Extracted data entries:
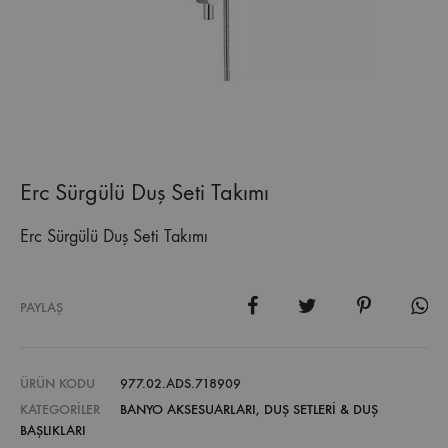
Erc Sürgülü Duş Seti Takımı
Erc Sürgülü Duş Seti Takımı
PAYLAŞ
ÜRÜN KODU
977.02.ADS.718909
KATEGORILER
BANYO AKSESUARLARI
,
DUŞ SETLERI & DUŞ
BAŞLIKLARI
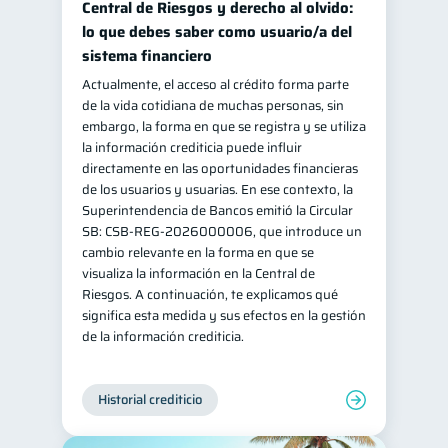
Central de Riesgos y derecho al olvido:
Información financiera
lo que debes saber como usuario/a del
1
sistema financiero
inversiones
ahorro
1
1
Actualmente, el acceso al crédito forma parte
Doble sueldo
1
de la vida cotidiana de muchas personas, sin
Gasto responsable
embargo, la forma en que se registra y se utiliza
1
la información crediticia puede influir
información financiera
1
directamente en las oportunidades financieras
de los usuarios y usuarias. En ese contexto, la
Superintendencia de Bancos emitió la Circular
SB: CSB-REG-2026000006, que introduce un
cambio relevante en la forma en que se
visualiza la información en la Central de
Riesgos. A continuación, te explicamos qué
significa esta medida y sus efectos en la gestión
de la información crediticia.
Historial crediticio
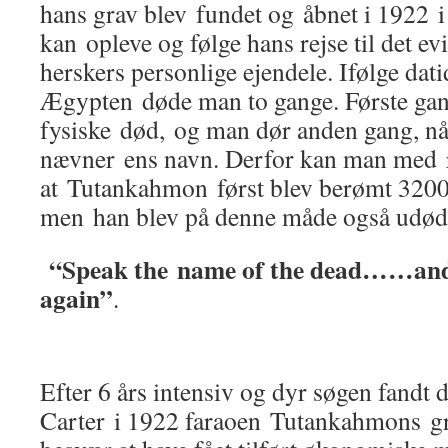
hans grav blev fundet og åbnet i 1922 
kan opleve og følge hans rejse til det ev
herskers personlige ejendele. Ifølge dati
Ægypten døde man to gange. Første gan
fysiske død, og man dør anden gang, n
nævner ens navn. Derfor kan man med re
at Tutankahmon først blev berømt 3200 
men han blev på denne måde også udøde
“Speak the name of the dead……and 
again”
.
Efter 6 års intensiv og dyr søgen fandt 
Carter i 1922 faraoen Tutankahmons g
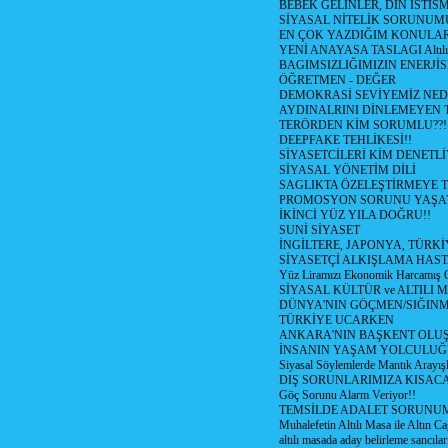
BEBEK GELİNLER, DİN İSTİS
SİYASAL NİTELİK SORUNUM
EN ÇOK YAZDIĞIM KONULA
YENİ ANAYASA TASLAGI Altılı
BAGIMSIZLIĞIMIZIN ENERJİS
ÖĞRETMEN - DEĞER
DEMOKRASİ SEVİYEMİZ NED
AYDINALRINI DİNLEMEYEN
TERÖRDEN KİM SORUMLU??!
DEEPFAKE TEHLİKESİ!!
SİYASETCİLERİ KİM DENETL
SİYASAL YÖNETİM DİLİ
SAGLIKTA ÖZELEŞTİRMEYE T
PROMOSYON SORUNU YAŞA
İKİNCİ YÜZ YILA DOĞRU!!
SUNİ SİYASET
İNGİLTERE, JAPONYA, TÜRK
SİYASETÇİ ALKIŞLAMA HAST
Yüz Liramızı Ekonomik Harcamış 
SİYASAL KÜLTÜR ve ALTILI 
DÜNYA'NIN GÖÇMEN/SIĞIN
TÜRKİYE UCARKEN
ANKARA'NIN BAŞKENT OLU
İNSANIN YAŞAM YOLCULU
Siyasal Söylemlerde Mantık Arayışl
DIŞ SORUNLARIMIZA KISACA
Göç Sorunu Alarm Veriyor!!
TEMSİLDE ADALET SORUNUM
Muhalefetin Altılı Masa ile Altın Ca
altılı masada aday belirleme sancılar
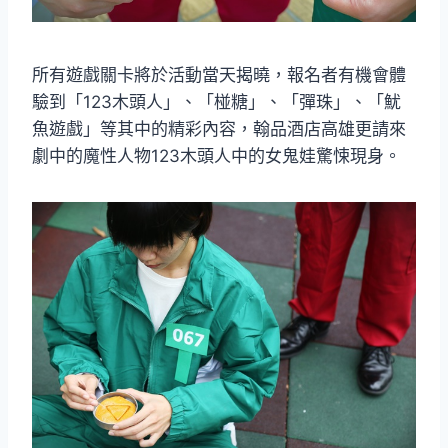
所有遊戲關卡將於活動當天揭曉，報名者有機會體
驗到「123木頭人」、「椪糖」、「彈珠」、「魷
魚遊戲」等其中的精彩內容，翰品酒店高雄更請來
劇中的魔性人物123木頭人中的女鬼娃驚悚現身。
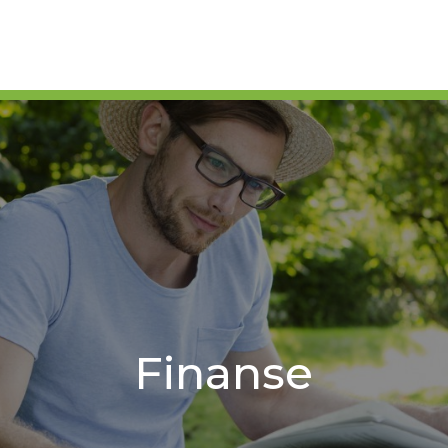
Finanse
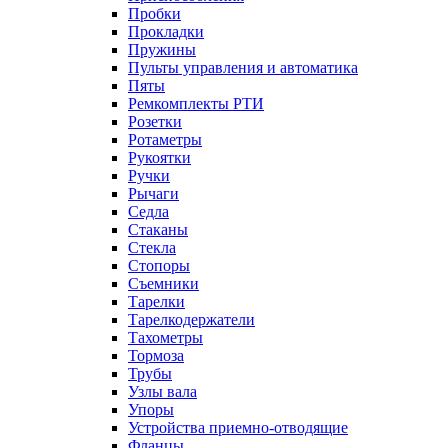
Пробки
Прокладки
Пружины
Пульты управления и автоматика
Пяты
Ремкомплекты РТИ
Розетки
Ротаметры
Рукоятки
Ручки
Рычаги
Седла
Стаканы
Стекла
Стопоры
Съемники
Тарелки
Тарелкодержатели
Тахометры
Тормоза
Трубы
Узлы вала
Упоры
Устройства приемно-отводящие
Фланцы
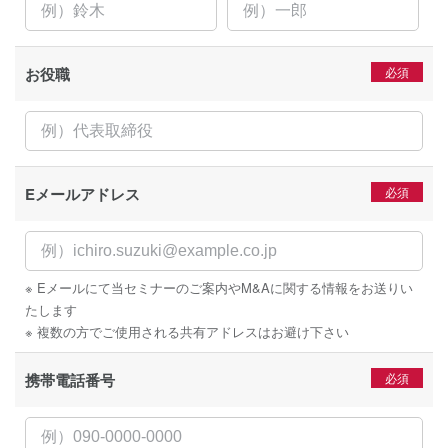
お役職
Eメールアドレス
※ Eメールにて当セミナーのご案内やM&Aに関する情報をお送りい
たします
※ 複数の方でご使用される共有アドレスはお避け下さい
携帯電話番号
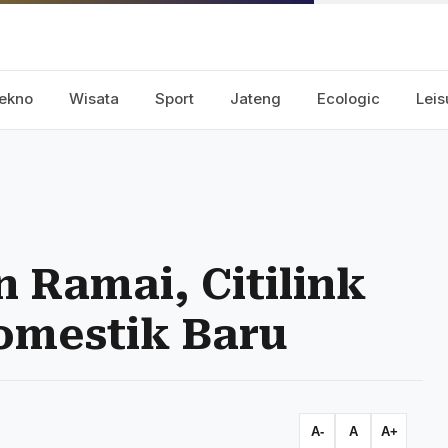
ekno
Wisata
Sport
Jateng
Ecologic
Leis
 Ramai, Citilink
omestik Baru
A-
A
A+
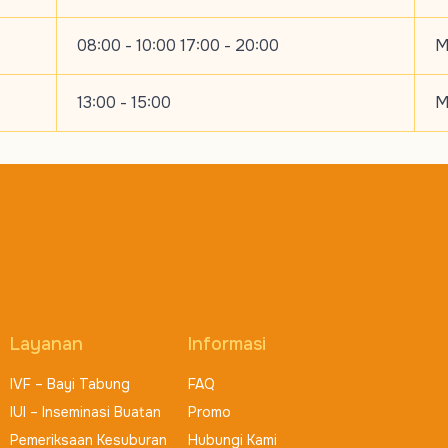
08:00 - 10:00 17:00 - 20:00
M
13:00 - 15:00
M
Layanan
Informasi
IVF – Bayi Tabung
FAQ
IUI – Inseminasi Buatan
Promo
Pemeriksaan Kesuburan
Hubungi Kami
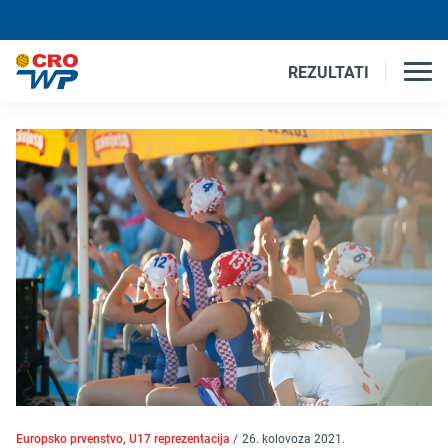
REZULTATI
Europsko prvenstvo, U17 reprezentacija
/
26. kolovoza 2021.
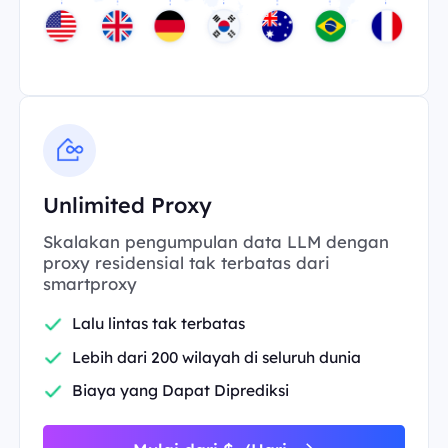
Unlimited Proxy
Skalakan pengumpulan data LLM dengan
proxy residensial tak terbatas dari
smartproxy
Lalu lintas tak terbatas
Lebih dari 200 wilayah di seluruh dunia
Biaya yang Dapat Diprediksi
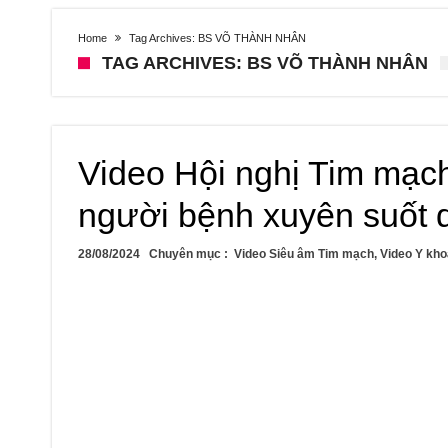
Home
Tag Archives: BS VÕ THÀNH NHÂN
TAG ARCHIVES: BS VÕ THÀNH NHÂN
Video Hội nghị Tim mạc
người bệnh xuyên suốt d
28/08/2024
Chuyên mục :
Video Siêu âm Tim mạch
,
Video Y kho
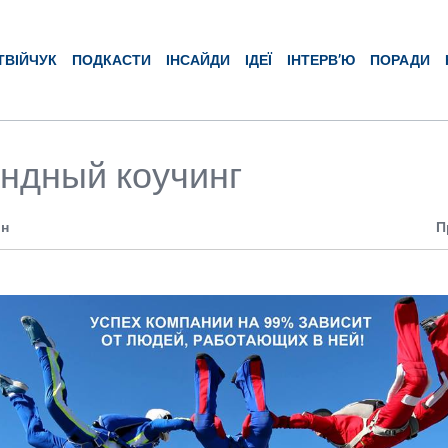
ТВІЙЧУК
ПОДКАСТИ
ІНСАЙДИ
ІДЕЇ
ІНТЕРВ’Ю
ПОРАДИ
ндный коучинг
ин
П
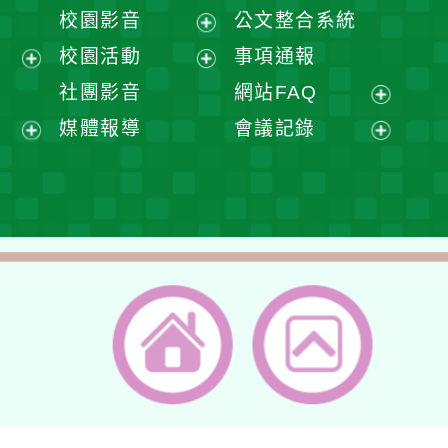
開
展
校園影音
公文整合系統
選
開
展
校園活動
事項通報
單
選
開
展
展
社團影音
網站FAQ
單
選
開
開
展
媒體報導
會議記錄
單
選
選
開
展
展
單
單
選
開
開
單
選
選
單
單
返回首頁
返回頂端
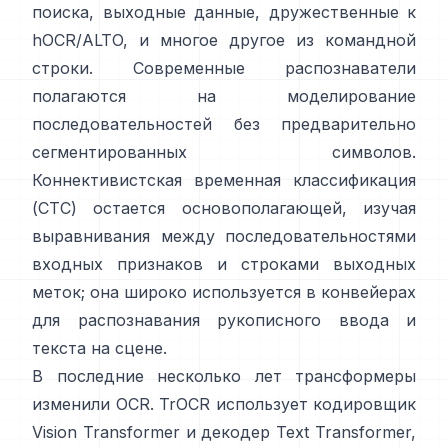
поиска,
выходные данные, дружественные к
hOCR/ALTO
, и многое другое из командной
строки. Современные распознаватели
полагаются на моделирование
последовательностей без предварительно
сегментированных символов.
Коннективистская временная классификация
(CTC)
остается основополагающей, изучая
выравнивания между последовательностями
входных признаков и строками выходных
меток; она широко используется в конвейерах
для распознавания рукописного ввода и
текста на сцене.
В последние несколько лет трансформеры
изменили OCR.
TrOCR
использует кодировщик
Vision Transformer и декодер Text Transformer,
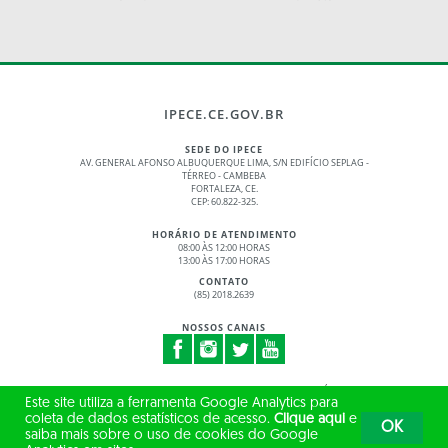
IPECE.CE.GOV.BR
SEDE DO IPECE
AV. GENERAL AFONSO ALBUQUERQUE LIMA, S/N EDIFÍCIO SEPLAG -
TÉRREO - CAMBEBA
FORTALEZA, CE.
CEP: 60.822-325.
HORÁRIO DE ATENDIMENTO
08:00 ÀS 12:00 HORAS
13:00 ÀS 17:00 HORAS
CONTATO
(85) 2018.2639
NOSSOS CANAIS
© 2017 - 2026 – GOVERNO DO ESTADO DO CEARÁ
Este site utiliza a ferramenta Google Analytics para
TODOS OS DIREITOS RESERVADOS
coleta de dados estatísticos de acesso.
Clique aqui
e
OK
saiba mais sobre o uso de cookies do Google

▸ What is expected
Set down all of the entries exactly as they stand, without any image.

▸ Exercise output
Erc Sürgülü Duş Seti Takımı
Erc Sürgülü Duş Seti Takımı
PAYLAŞ
ÜRÜN KODU
977.02.ADS.718909
KATEGORILER
BANYO AKSESUARLARI
,
DUŞ SETLERI & DUŞ
BAŞLIKLARI
Central de Riesgos y derecho al olvido:
Información financiera
lo que debes saber como usuario/a del
1
sistema financiero
inversiones
ahorro
1
1
Actualmente, el acceso al crédito forma parte
Doble sueldo
1
de la vida cotidiana de muchas personas, sin
Gasto responsable
embargo, la forma en que se registra y se utiliza
1
la información crediticia puede influir
información financiera
1
directamente en las oportunidades financieras
de los usuarios y usuarias. En ese contexto, la
Superintendencia de Bancos emitió la Circular
SB: CSB-REG-2026000006, que introduce un
cambio relevante en la forma en que se
visualiza la información en la Central de
Riesgos. A continuación, te explicamos qué
significa esta medida y sus efectos en la gestión
de la información crediticia.
Historial crediticio
hans grav blev fundet og åbnet i 1922 
kan opleve og følge hans rejse til det ev
herskers personlige ejendele. Ifølge dati
Ægypten døde man to gange. Første gan
fysiske død, og man dør anden gang, n
nævner ens navn. Derfor kan man med re
at Tutankahmon først blev berømt 3200 
men han blev på denne måde også udøde
“Speak the name of the dead……and 
again”
.
Efter 6 års intensiv og dyr søgen fandt 
Carter i 1922 faraoen Tutankahmons g
BEBEK GELİNLER, DİN İSTİS
SİYASAL NİTELİK SORUNUM
EN ÇOK YAZDIĞIM KONULA
YENİ ANAYASA TASLAGI Altılı
BAGIMSIZLIĞIMIZIN ENERJİS
ÖĞRETMEN - DEĞER
DEMOKRASİ SEVİYEMİZ NED
AYDINALRINI DİNLEMEYEN
TERÖRDEN KİM SORUMLU??!
DEEPFAKE TEHLİKESİ!!
SİYASETCİLERİ KİM DENETL
SİYASAL YÖNETİM DİLİ
SAGLIKTA ÖZELEŞTİRMEYE T
PROMOSYON SORUNU YAŞA
İKİNCİ YÜZ YILA DOĞRU!!
SUNİ SİYASET
İNGİLTERE, JAPONYA, TÜRK
SİYASETÇİ ALKIŞLAMA HAST
Yüz Liramızı Ekonomik Harcamış 
SİYASAL KÜLTÜR ve ALTILI 
DÜNYA'NIN GÖÇMEN/SIĞIN
TÜRKİYE UCARKEN
ANKARA'NIN BAŞKENT OLU
İNSANIN YAŞAM YOLCULU
Siyasal Söylemlerde Mantık Arayışl
DIŞ SORUNLARIMIZA KISACA
Göç Sorunu Alarm Veriyor!!
TEMSİLDE ADALET SORUNUM
Muhalefetin Altılı Masa ile Altın Ca
altılı masada aday belirleme sancılar
所有遊戲關卡將於活動當天揭曉，報名者有機會體
驗到「123木頭人」、「椪糖」、「彈珠」、「魷
魚遊戲」等其中的精彩內容，翰品酒店高雄更請來
劇中的魔性人物123木頭人中的女鬼娃驚悚現身。
Finanse
Пробки
Прокладки
Пружины
Пульты управления и автоматика
Пяты
Ремкомплекты РТИ
Розетки
Ротаметры
Рукоятки
Ручки
Рычаги
Седла
Стаканы
Стекла
Стопоры
Съемники
Тарелки
Тарелкодержатели
Тахометры
Тормоза
Трубы
Узлы вала
Упоры
Устройства приемно-отводящие
Фланцы
お役職
Eメールアドレス
※ Eメールにて当セミナーのご案内やM&Aに関する情報をお送りい
たします
※ 複数の方でご使用される共有アドレスはお避け下さい
携帯電話番号
ekno
Wisata
Sport
Jateng
Ecologic
Leis
 Ramai, Citilink
omestik Baru
A-
A
A+
08:00 - 10:00 17:00 - 20:00
M
13:00 - 15:00
M
Layanan
Informasi
IVF – Bayi Tabung
FAQ
IUI – Inseminasi Buatan
Promo
Pemeriksaan Kesuburan
Hubungi Kami
REZULTATI
Europsko prvenstvo, U17 reprezentacija
/
26. kolovoza 2021.
Unlimited Proxy
Skalakan pengumpulan data LLM dengan
proxy residensial tak terbatas dari
smartproxy
Lalu lintas tak terbatas
Lebih dari 200 wilayah di seluruh dunia
Biaya yang Dapat Diprediksi
Home
Tag Archives: BS VÕ THÀNH NHÂN
TAG ARCHIVES: BS VÕ THÀNH NHÂN
Video Hội nghị Tim mạc
người bệnh xuyên suốt d
28/08/2024
Chuyên mục :
Video Siêu âm Tim mạch
,
Video Y kho
ТВІЙЧУК
ПОДКАСТИ
ІНСАЙДИ
ІДЕЇ
ІНТЕРВ’Ю
ПОРАДИ
ндный коучинг
ин
П
開
展
校園影音
公文整合系統
選
開
展
校園活動
事項通報
單
選
開
展
展
社團影音
網站FAQ
單
選
開
開
展
媒體報導
會議記錄
單
選
選
開
展
展
單
單
選
開
開
單
選
選
單
單
返回首頁
返回頂端
поиска,
выходные данные, дружественные к
hOCR/ALTO
, и многое другое из командной
строки. Современные распознаватели
полагаются на моделирование
последовательностей без предварительно
сегментированных символов.
Коннективистская временная классификация
(CTC)
остается основополагающей, изучая
выравнивания между последовательностями
входных признаков и строками выходных
меток; она широко используется в конвейерах
для распознавания рукописного ввода и
текста на сцене.
В последние несколько лет трансформеры
изменили OCR.
TrOCR
использует кодировщик
Vision Transformer и декодер Text Transformer,
IPECE.CE.GOV.BR
SEDE DO IPECE
AV. GENERAL AFONSO ALBUQUERQUE LIMA, S/N EDIFÍCIO SEPLAG -
TÉRREO - CAMBEBA
FORTALEZA, CE.
CEP: 60.822-325.
HORÁRIO DE ATENDIMENTO
08:00 ÀS 12:00 HORAS
13:00 ÀS 17:00 HORAS
CONTATO
(85) 2018.2639
NOSSOS CANAIS
© 2017 - 2026 – GOVERNO DO ESTADO DO CEARÁ
Este site utiliza a ferramenta Google Analytics para
TODOS OS DIREITOS RESERVADOS
coleta de dados estatísticos de acesso.
Clique aqui
e
OK
saiba mais sobre o uso de cookies do Google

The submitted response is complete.